Conceived in 2020 by longtime Miyake menswear designer Yusuke Takahashi, CFCL has established a clear identity and brand purpose in a short time. Based in Tokyo, CFCL stands for Clothing For Contemporary Life, which Takahashi upholds through simplicity, modesty and responsibility. Amidst these timeless values, technology plays an essential role in garment innovation – one example being the 3D, computer-developed knitwear using certified, sustainable polyester yarns.
What, in your mind, has been the most significant change in fashion from two years ago?
I established CFCL as a company in February 2020 and launched it in February 2021. I thought about the meaning of creating a clothing brand at a time when there is so much clothing being thrown away in the world. I concluded that the result of many people’s indifference to clothes is the cause of the overflow of meaningless (and negative) consumption. Although it may not be the case yet, more and more people are slowly recognising what we wear can be a tool to communicate our attitude to society. For example, carrying a tumbler and not using a plastic straw, not eating meat, and not wearing leather, researching the background of the production and the philosophy of the company, there is no doubt that the accumulation of small individual attitudes will eventually lead to big changes. I am aware that this is just the beginning.
To what extent do you think fashion is about proposing and/or selling dreams?
Of all the industries, I think fashion has the potential to be outstanding in offering hopes and dreams. This is because the number of people who are interested in fashion is the largest, and as an industry, it has a broad base. If you respond to the demands of the times and propose products with a unique worldview and a clear social message, even if the scale is not large, society will accept you more than in other industries. In the first year since its launch, CFCL has had (extensive) media coverage. We have also had the opportunity to discuss the national policy direction in fashion with government ministers and bureaucrats.

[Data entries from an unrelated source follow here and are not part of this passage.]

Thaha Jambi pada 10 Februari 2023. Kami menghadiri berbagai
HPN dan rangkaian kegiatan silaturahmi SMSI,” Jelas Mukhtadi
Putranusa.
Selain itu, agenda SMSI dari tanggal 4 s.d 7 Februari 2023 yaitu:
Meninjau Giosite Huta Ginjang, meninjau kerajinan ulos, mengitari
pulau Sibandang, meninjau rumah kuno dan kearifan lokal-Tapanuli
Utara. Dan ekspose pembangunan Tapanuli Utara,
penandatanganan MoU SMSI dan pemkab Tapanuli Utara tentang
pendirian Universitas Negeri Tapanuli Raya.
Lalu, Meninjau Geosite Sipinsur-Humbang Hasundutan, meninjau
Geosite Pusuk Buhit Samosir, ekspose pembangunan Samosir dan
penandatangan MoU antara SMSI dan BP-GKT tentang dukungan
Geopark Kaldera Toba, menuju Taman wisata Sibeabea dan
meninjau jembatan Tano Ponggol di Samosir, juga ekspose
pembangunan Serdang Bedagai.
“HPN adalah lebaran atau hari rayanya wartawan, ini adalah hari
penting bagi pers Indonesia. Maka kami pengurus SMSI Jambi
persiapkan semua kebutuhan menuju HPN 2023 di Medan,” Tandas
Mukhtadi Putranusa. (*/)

During this year, I have realised that people are watching the impact of fashion and expecting dream proposals. I hope that, with the help of Paris Fashion Week, I will be able to send out a more global social message and propose dreams and hopes.

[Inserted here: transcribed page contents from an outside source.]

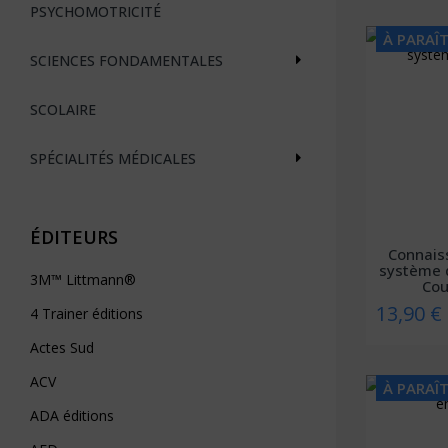
PSYCHOMOTRICITÉ
À PARAÎ
SCIENCES FONDAMENTALES
SCOLAIRE
SPÉCIALITÉS MÉDICALES
ÉDITEURS
Connais
système 
3M™ Littmann®
Cou
13,90 €
4 Trainer éditions
Actes Sud
ACV
À PARAÎ
ADA éditions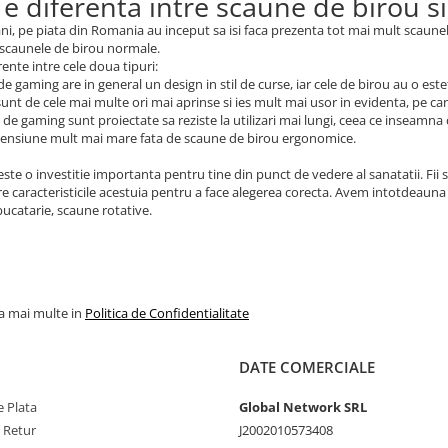
 e diferenta intre scaune de birou 
 ani, pe piata din Romania au inceput sa isi faca prezenta tot mai mult scaun
 scaunele de birou normale.
rente intre cele doua tipuri:
de gaming are in general un design in stil de curse, iar cele de birou au o este
 sunt de cele mai multe ori mai aprinse si ies mult mai usor in evidenta, pe c
 de gaming sunt proiectate sa reziste la utilizari mai lungi, ceea ce inseamna
mensiune mult mai mare fata de scaune de birou ergonomice.
ste o investitie importanta pentru tine din punct de vedere al sanatatii. Fii s
e caracteristicile acestuia pentru a face alegerea corecta. Avem intotdeauna 
ucatarie, scaune rotative.
la mai multe in
Politica de Confidentialitate
DATE COMERCIALE
 Plata
Global Network SRL
e Retur
J2002010573408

How might this have this have a positive effect on people?
Fashion has a long history of playing a major role in showing the superiority of one’s social status. As the meaning of luxury changes drastically, fashion will be able to steer and guide the crowd – those who are not conscious about the role of fashion – in the right direction. I recognise that this is also the responsibility of Paris Fashion Week and the brands participating in it.
What is one trend or item of clothing that will define the coming year?
We are aware that the era of pursuing newness only in terms of appearance is coming to an end, and many countries are promoting specific policies toward the SDGs (Sustainable Development Goals). Many countries are working on specific policies toward SDGs, such as publishing LCAs (Life Cycle Assessment) for products and setting reduction targets, building a circular economy through repair and recycling, and transparency in production background and pricing. In other words, this is the time when even a white T-shirt can be a new proposal.
What would be your fashion dream-come-true?
Fashion is one of the tools that support people’s lives. As someone who works in the fashion industry, I would like to do the best I can so that as many people as possible in the world can live healthy lives and not be depressed about the present or the future. It’s not easy, but it is my dream to spend my life showing the power and hope of fashion to my children’s generation.
This interview has been lightly edited for clarity.